■ **What the exercise asks**: Give only the number of lines in the records below that contain the word "Corvette".

■ **Extracted material**:
<<<<
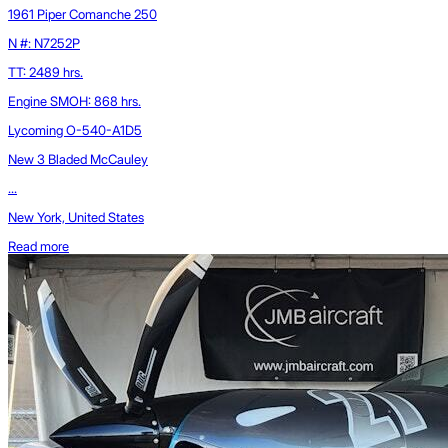
1961 Piper Comanche 250
N #: N7252P
TT: 2489 hrs.
Engine SMOH: 868 hrs.
Lycoming O-540-A1D5
New 3 Bladed McCauley
...
New York, United States
Read more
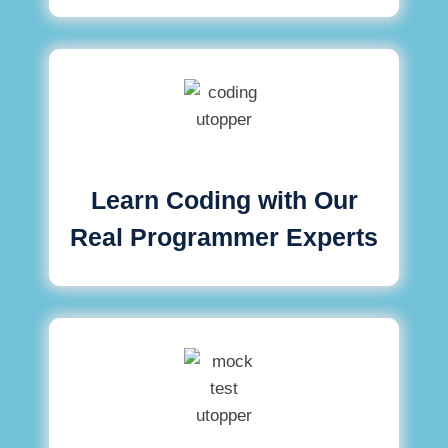
Learn Coding with Our
Real Programmer Experts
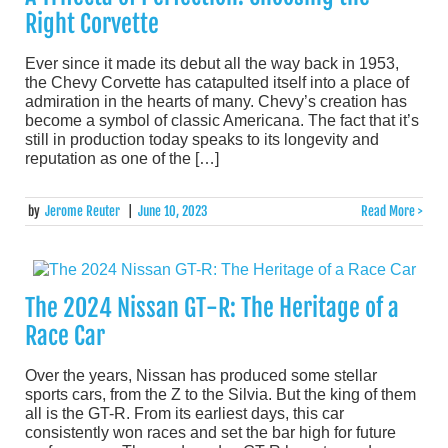
Right Corvette
Ever since it made its debut all the way back in 1953,
the Chevy Corvette has catapulted itself into a place of
admiration in the hearts of many. Chevy’s creation has
become a symbol of classic Americana. The fact that it’s
still in production today speaks to its longevity and
reputation as one of the […]
by
Jerome Reuter
|
June 10, 2023
Read More >
The 2024 Nissan GT-R: The Heritage of a
Race Car
Over the years, Nissan has produced some stellar
sports cars, from the Z to the Silvia. But the king of them
all is the GT-R. From its earliest days, this car
consistently won races and set the bar high for future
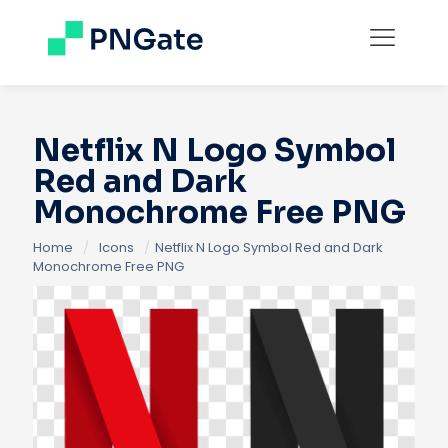
Netflix N Logo Symbol
Red and Dark
Monochrome Free PNG
Home
/
Icons
/
Netflix N Logo Symbol Red and Dark
Monochrome Free PNG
>>>>
■ **Result of the exercise**: 2